Woran liegen es aber, dass wir wider besseres Wissen Informationen von ChatCPT und Alexa weniger kritisch prüfen als die aus Wikipedia? Anderl und KollegInnen finden in ihren Daten, dass ChatGPT und Alexa mehr sogenannte soziale Präsenz suggeriert, also das Gefühl, dass man gerade mit einer Person zu tun hat. Dieses Gefühl ist mit dafür verantwortlich, dass wir der Information mehr Glauben schenken. Die AutorInnen argumentieren, dass wir generell davon ausgehen, dass andere Menschen nur relevante und korrekte Dinge kommunizieren. Obwohl wir wissen, dass Alexa keine echte Frau ist und dass hinter ChatGPT nicht eine Person steckt, die gerade mit uns chattet, zeigen die Daten, dass beide sprachbasierte Agenten von dieser menschlichen Grundannahme profitieren. Dieses Vorschuss-Vertrauen in andere Personen könnte ein Grund dafür sein, dass wir Informationen von aus menschen-ähnlichen Kommunikationssituationen leichter glauben.

Und jetzt?

Natürlich ist ChatGPT ein nützliches Tool, und stimmbasierte Agenten sind nicht zuletzt wegen ihrer freundlichen Interaktion und weil man sie so praktisch beim Gemüse-schnippeln nutzen kann  beliebt. Wie kann man sich jetzt aber davor schützen, unbedacht fehlerhafte Informationen zu schlucken?

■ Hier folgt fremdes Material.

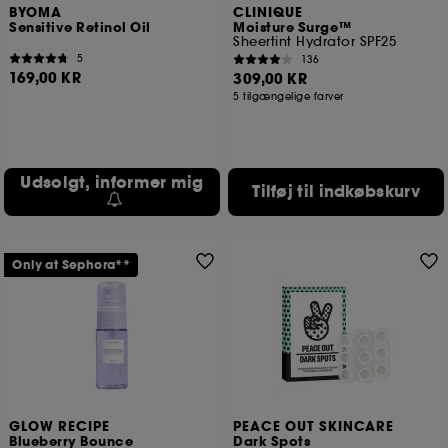
BYOMA
CLINIQUE
Sensitive Retinol Oil
Moisture Surge™
Sheertint Hydrator SPF25
5
136
169,00 KR
309,00 KR
5 tilgængelige farver
Udsolgt, informer mig
Tilføj til indkøbskurv
Only at Sephora**
GLOW RECIPE
PEACE OUT SKINCARE
Blueberry Bounce
Dark Spots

Bei Informationen ist es ein bisschen wie beim Essen: je nachdem, ob man Appetit oder Hunger hat, bestellt man sich Spaghetti oder Sahnetorte. Informationsrecherchen haben, genau wie Essen, unterschiedliche Zwecke, und man sollte seine Recherche-Art daran anpassen. Bei der Recherche für ein solides Urteil sollten wir lieber bei text-basierten Informationen bleiben. Wenn wir aber nur einen ersten Eindruck, Inspiration oder Unterhaltung suchen, dann eignen sich auch Alexa und ChatGPT gut zur Recherche. Wer nicht auf Falschinformationen hereinfallen möchte, der sucht am besten ohnehin in mehreren Quellen und auf unterschiedlichen Kanälen, so dass die Information ausgewogen und vielfältig ist. Achten Sie dabei aber wie beim Essen nicht nur auf das, was Sie zu sich nehmen. Bei der Informationssuche macht es sozusagen zusätzlich noch einen Unterschied, ob Sie mit Stäbchen, Besteck oder mit den Fingern essen.

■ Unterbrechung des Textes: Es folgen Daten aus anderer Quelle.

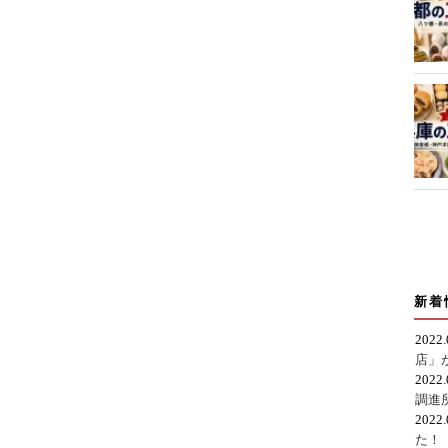
新着
2022
店」
2022
調進
2022
た！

Anderl, C., Klein, S. H., Sarigül, B., Schneider, F. M., Han, J., Fiedler, P., & Utz, S. (2024). Conversational presentation mode increases credibility judgements during information search with ChatGPT. Scientific Reports, 14, Article 17127. https://dx.doi.org/10.1038/s41598-024-67829-

Wir schätzen die Glaubwürdigkeit einer Information unterschiedlich ein, je nachdem, ob wir Wikipedia, ChatGPT oder Alexa befragen.